Sadly, I can’t escape the fact that my two 20-something sons are much more likely to be the victims of a violent crime at the hands of another African American male than they are at the hands of law enforcement. There, I said it. Every night they go out in Sacramento, or in Oakland or Los Angeles, I find myself unable to sleep until I hear the respective door lock turn, as I whisper a silent prayer of gratitude that some young black thug didn’t choose that night to harm my child out of spite or jealousy, or some other inexcusable behavior based on some incomprehensible perceived slight.

Comedian Dave Chappelle once riffed that, as black people, we sometimes “keep it real” way past logical. Here are a few observations in response to the question of where America’s current debate on race and crime might go from here.

First, it makes no difference what a law enforcement officer’s ethnicity, gender, sexual orientation or faith is. What should matter is that brutal, racist cops should be summarily removed from service once they are discovered.

The systems that allow unfit officers to serve in law enforcement must be reformed. Why not have members of the communities where these law enforcement officers serve participate in the screening of those whom they will depend upon to “protect and serve”? Why not give a preference in hiring and promotion to officers living in specified neighborhoods?

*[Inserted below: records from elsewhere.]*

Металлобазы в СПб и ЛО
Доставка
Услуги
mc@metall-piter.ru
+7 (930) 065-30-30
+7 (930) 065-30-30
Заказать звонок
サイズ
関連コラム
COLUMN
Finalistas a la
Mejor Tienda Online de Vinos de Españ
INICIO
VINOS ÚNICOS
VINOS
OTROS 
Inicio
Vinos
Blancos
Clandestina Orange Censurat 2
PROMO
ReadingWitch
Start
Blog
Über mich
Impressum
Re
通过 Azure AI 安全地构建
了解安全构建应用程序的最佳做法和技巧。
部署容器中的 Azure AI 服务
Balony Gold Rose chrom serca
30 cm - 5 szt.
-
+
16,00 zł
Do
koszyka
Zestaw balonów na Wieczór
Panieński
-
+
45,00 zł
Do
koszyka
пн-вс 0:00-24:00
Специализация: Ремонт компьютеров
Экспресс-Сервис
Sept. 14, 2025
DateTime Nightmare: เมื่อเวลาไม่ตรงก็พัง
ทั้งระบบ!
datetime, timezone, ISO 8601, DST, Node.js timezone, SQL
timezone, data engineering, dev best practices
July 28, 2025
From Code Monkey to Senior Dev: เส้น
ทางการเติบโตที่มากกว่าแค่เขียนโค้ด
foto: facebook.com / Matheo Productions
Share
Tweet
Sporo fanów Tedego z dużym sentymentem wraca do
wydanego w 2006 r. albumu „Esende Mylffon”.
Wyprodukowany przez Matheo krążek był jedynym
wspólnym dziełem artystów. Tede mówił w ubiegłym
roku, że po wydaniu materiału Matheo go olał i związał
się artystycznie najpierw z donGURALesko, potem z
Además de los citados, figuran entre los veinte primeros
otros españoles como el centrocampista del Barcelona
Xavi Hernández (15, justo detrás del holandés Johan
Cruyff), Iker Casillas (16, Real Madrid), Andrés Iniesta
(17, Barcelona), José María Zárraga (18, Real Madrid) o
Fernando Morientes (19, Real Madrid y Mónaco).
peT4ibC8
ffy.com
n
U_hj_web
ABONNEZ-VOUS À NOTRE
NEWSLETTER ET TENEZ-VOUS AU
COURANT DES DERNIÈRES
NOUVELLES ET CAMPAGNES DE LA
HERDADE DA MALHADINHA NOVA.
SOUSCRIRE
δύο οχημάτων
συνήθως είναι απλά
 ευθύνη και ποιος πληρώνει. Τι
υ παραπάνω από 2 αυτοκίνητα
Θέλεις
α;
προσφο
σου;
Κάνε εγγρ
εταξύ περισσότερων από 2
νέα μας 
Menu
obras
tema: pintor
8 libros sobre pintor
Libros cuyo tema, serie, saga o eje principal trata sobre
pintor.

Second, let’s be honest on both sides of America’s great racial divide. Georgetown Professor Michael Eric Dyson and former New York Mayor Rudolph Giuliani were both right in points they espoused during an explosive exchange in a recent “Meet the Press” episode.

Giuliani called attention to the unacceptably high level of crime carried out by and against black people by other black people. Dyson challenged Giuliani’s observation, pointing out that the mayor’s comments seemed to draw a “false equivalency” between “black-on-black” crime and improper police tactics.

Police are sworn to uphold the law, which includes ensuring each person is treated equally under the law. Profiling and other means of applying stereotypes to certain types of persons on the basis of how they appear, as opposed to how they behave, is inimical to the very foundations of our democratic republic.

However, African Americans must be the leading edge for the calls to reduce the unacceptably high levels of crime to which we are subjected at the hands of other blacks. Nothing Giuliani said offended me because it was the truth, which I was told as a child, sometimes hurts. How he said it was inflammatory, not what he said.

My family and I returned to China in October to accompany the Sacramento Kings. Both of my young adult sons accompanied me. Although they traveled around China largely on their own, during all hours of the day and night, I slept each night without worry.

I find it reassuring to my American patriotism that the media have been full of videos and photographs showing a kaleidoscope of a uniquely American amalgam of diverse ethnic faces underneath outstretched arms holding up “Black Lives Matter” banners while chanting “Hands Up, Don’t Shoot.” As an ongoing tidal wave of unrest envelops our nation, “My country, ’tis of thee, sweet land of liberty” resonates in my head as I attempt to reconcile how I, as a black man, continue to embrace the red, white and blue, while time and time again it fails to embrace me back.

It is because of the faith I have in America that I have a higher expectation of America.

Mark T. Harris teaches management at the University of California, Merced, and is an attorney in Sacramento, where he is president of New Faze Development. He is a graduate of the University of California, Berkeley’s Boalt Hall School of Law. As a Berkeley student, he served on the City of Berkeley Police Review Commission.